Track-by-Track Impressions

  1. Disintegrate – A visceral opener steeped in decay and rebirth—an urgent mission statement that sets the tone for what follows.
  2. Dancing With the Europeans – Pulsing with connection in a disconnected world, this single brims with kinetic energy and cathartic tension.
  3. Antidepressants – The title track distills the album’s existential core—medicating to find meaning in modern life; music as both therapy and resistance.
  4. Sweet Kid – A tender, emotionally resonant tribute to Anderson’s son. “It’s about watching him grow up and realizing that my time is finite,” Anderson explained.
  5. The Sound and the Summer – Anthemic and charged, injecting melodic defiance into the album’s otherwise shadowy mood.
  6. Somewhere Between an Atom and a Star – A sweeping, cinematic ballad—echoing Bowie-like grandeur and emotional crescendo.
  7. Broken Music for Broken People – Once the album’s working title, this anthem champions the battered and disenfranchised—suggesting redemption through shared pain and art.
  8. Criminal Ways – A raw, punk-tinged cut—concrete imagery and rough edges give it grit and tension.
  9. Trance State – Laid-back yet unsettling, its lyrical nods to medication (“blame it on the mirtazapine”) turn introspection into slow-burning intrigue.
  10. June Rain – A dramatic and elegiac ballad—closing with haunting lines like “I close my eyes and walk into the traffic flow.” One of the album’s emotional peaks.
  11. Life Is Endless, Life Is a Moment – A theatrical closer—grand, reflective, and perfectly fitting as the emotional denouement.

Why Antidepressants Matters

In a cultural moment obsessed with immediacy, Antidepressants insists on patience. It’s an album that demands full immersion—headphones, solitude, attention. Suede aren’t chasing charts; they’re pursuing truth.

As Anderson put it: “We’re an anti-nostalgia band. I’d rather fail doing something new than succeed repeating ourselves.”

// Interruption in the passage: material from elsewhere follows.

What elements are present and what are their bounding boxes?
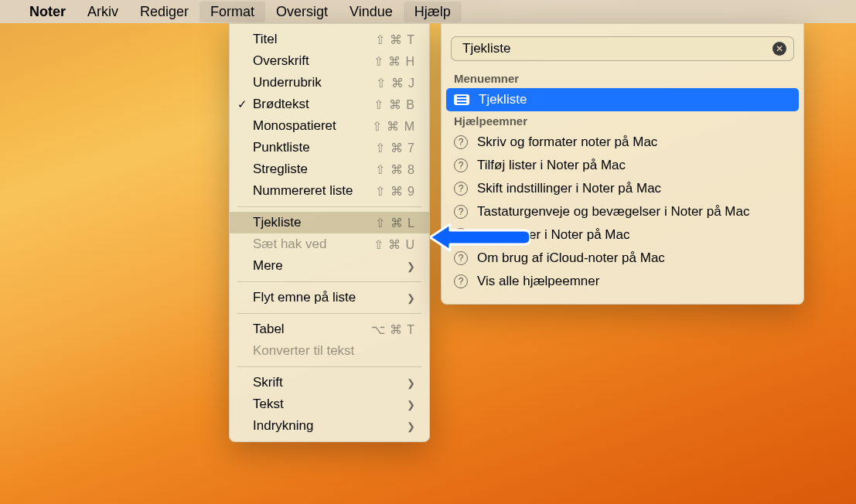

For longtime fans, this is a reminder that Suede remain essential—not as a legacy act, but as artists still taking risks. For new listeners, it’s an invitation into a world where music doesn’t just entertain, but confronts, heals, and lingers long after the final note fades.


Editor’s Note – Where to Start with Suede

If you’re new to Suede and Antidepressants is your first exposure, here are two essential entry points to explore their legacy:

  • Dog Man Star (1994): The band’s dark, sprawling masterpiece. Dramatic, romantic, and full of gothic grandeur—it’s Suede at their most ambitious.
  • Autofiction (2022): Their recent raw, stripped-back reinvention. Punk energy collides with middle-aged reflection, setting the stage for Antidepressants.

Together with the new record, these albums show Suede’s range—from decadent romanticism to urgent modernity.